We do this by creating a random variable X ranging over all test sets. How likely is it, if the null hypothesis is correct, that among these test sets we would encounter the value of \(\delta (x)\) that we saw. This likelihood is formalized as the p-value: the probability, assuming the null hypothesis is true, of seeing the \(\delta(x)\) that we saw or one even greater:

\[P(\delta (X) \geq \delta (x) | H_0 is\;true)\]

A very small p-value means the difference we observed is very unlikely under the null hypothesis, and we can reject the null hypothesis accordingly. What is the threshold? Commonly 0.05 or 0.01. If the p-value is below these thresholds we say that the result is statistically significant and that we can reject the null hypothesis.

How do we calculate the p-values? In NLP we can’t make assumptions about distributions that are common elsewhere. There are two common tests used in NLP: approximate randomization and the bootstrap test. In paired tests we align two sets of observations, which is natural in this case as we have two classifiers to evaluate. And so we use a paired bootstrap test

The Paired Bootstrap Test

Bootstrapping refers to repeatedly drawing large numbers of smaller smaples with replacement (called bootstrap samples) from an original larger sample. Intuitively, we can create many virtual test sets from an observed test set by repeatedly sampling from it. The only assumption is that the sample is representative of the population. The approach can be applied to any metric.

JM walk through an example where we only have 10 documents, and want to test two classifiers, A, and B. We start by recording the results of the two classifiers on the 10 documents, recording the results in row x. Then we create a large number b (say \(10^5\)) virtual test sets \(x^{(i)}\). To create each virtual set we repeatedly select a sell from row x with replacment. Eg to create the first cell of \(x^{(1)}\) we might randomly select the second cell of the x row, then we move on each time randomly choosing (sampling) from the original x.

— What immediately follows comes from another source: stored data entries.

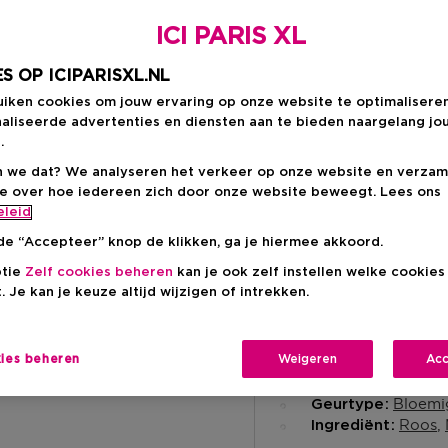
Productprijs
€ 52,00
-20%
ICI PARIS XL
S OP ICIPARISXL.NL
uiken cookies om jouw ervaring op onze website te optimalisere
aliseerde advertenties en diensten aan te bieden naargelang jo
.
Levering aan huis
 we dat? We analyseren het verkeer op onze website en verzam
-
Op voorraad
ie over hoe iedereen zich door onze website beweegt. Lees ons
eleid
Ophalen in een wink
de “Accepteer” knop de klikken, ga je hiermee akkoord.
Ophalen in een winkel 
ptie
Zelf cookies beheren
kan je ook zelf instellen welke cookie
Selecteer een winke
. Je kan je keuze altijd wijzigen of intrekken.
Korte beschrijvi
kies beheren
Weigeren
Acc
Liquid
Textuur
Bloemi
Geurtype
Roos
Ingrediënt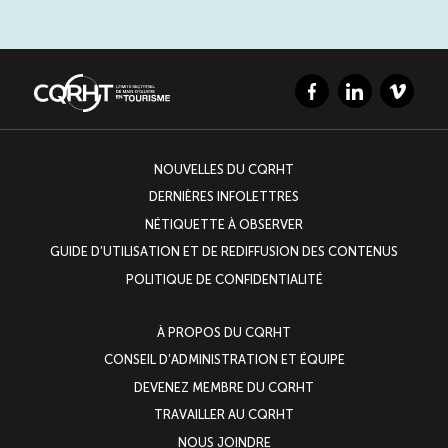
Facebook
LinkedIn
Vimeo
NOUVELLES DU CQRHT
DERNIÈRES INFOLETTRES
NÉTIQUETTE À OBSERVER
GUIDE D’UTILISATION ET DE REDIFFUSION DES CONTENUS
POLITIQUE DE CONFIDENTIALITÉ
À PROPOS DU CQRHT
CONSEIL D’ADMINISTRATION ET ÉQUIPE
DEVENEZ MEMBRE DU CQRHT
TRAVAILLER AU CQRHT
NOUS JOINDRE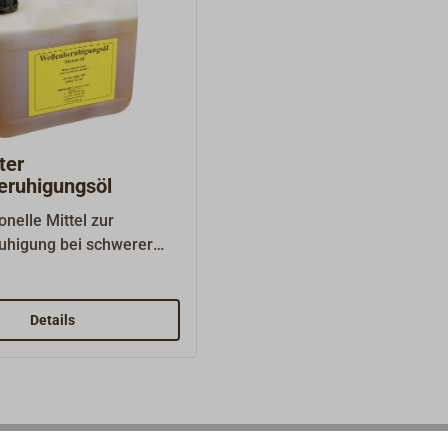
ter
eruhigungsöl
onelle Mittel zur
uhigung bei schwerer
über den Tropfbeutel
lich ins Wasser
Öl ändert die
Details
enspannung um das
rum und somit das
alten, wie
weise das Brechen der
nes Leinöl ohne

The result looks like this:

Now we have b test sets that provide a sampling distribution, and we can see how often A has an accidental advantage.

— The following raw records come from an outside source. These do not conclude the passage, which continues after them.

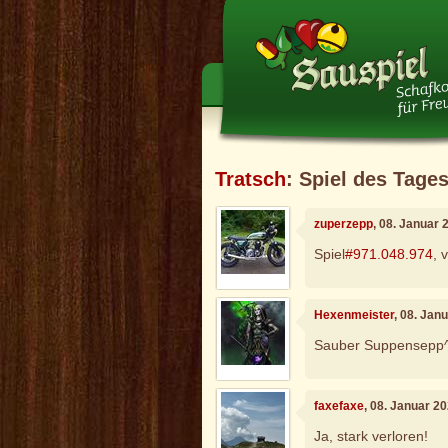
Tratsch
: Spiel des Tages 
zuperzepp
, 08. Januar 
Spiel
#971.048.974
, 
Hexenmeister
, 08. Jan
Sauber Suppensepp
faxefaxe
, 08. Januar 2
Ja, stark verloren!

One way of doing this is to follow the Berg-Kilpatrick method. Assuming the null hypothesis, we would expect that \(\delta(X)\), estimated over many test sets, would be zero, a much higher value would be surprising. Here, our original test set x happens to be biased by .20 in favour of A, so we compute the p-value by counting over many test sets how often \(\delta (x^{(i)})\) exceeds the expected value of \(\delta{x}\) by \(\delta{x}\) or more:

\[\mathrm{p-value}(x) = \frac{1}{b} \sum^b_{i=1} \mathbb{I}\left(\delta (x^{(i)}) - \delta (x) \geq \delta (x)\right)\]

\[ = \frac{1}{b} \sum^b_{i=1} \mathbb{I}\left(\delta (x^{(i)}) \geq 2\delta (x)\right)\]

Here \(\mathbb{I}(x)\) returns 1 if x is true, otherwise 0 (JM use 1 in the book instead of I, but I can’t typeset that in mathjax).

So if we have 10,000 test sets \(x^{(i)}\) and a threshold of 0.01, if we find 47 of the test sets meet the criteria of \(\delta (x^{(i)} \geq 2 \delta (x)\), the resulting p-value of .0047 is smaller than 0.1, indicating \(\delta(x)\) is sufficiently surprising and we can reject the null hypothesis. The full pseudocode is:

Avoiding Harms

The chapter concludes by summarising risks and harms in classification. These include representational harms, caused by a system that demeans a social group. For example a sentiment classifier than assigns more negative emotion and lower sentiment to a racial group systematically.

Another harm might involve censorship. For example toxicity detection has become an important area for detecting harassment, hate speech etc. But such classifiers have been found to, for example, censor posts that just mentioned minority identities. These false positives can lead to the censoring of discourse by and about such groups.

To help identify such issues and make the background of a model explicit we can use a model card, which documents a model with information like:

  • training algorithms and parameters

  • training data sources, motivation, and preprocessing

  • evaluation data sources, motivation, and preprocessing

  • intended use and users

  • performance across different demographic or other groups and environmental situations.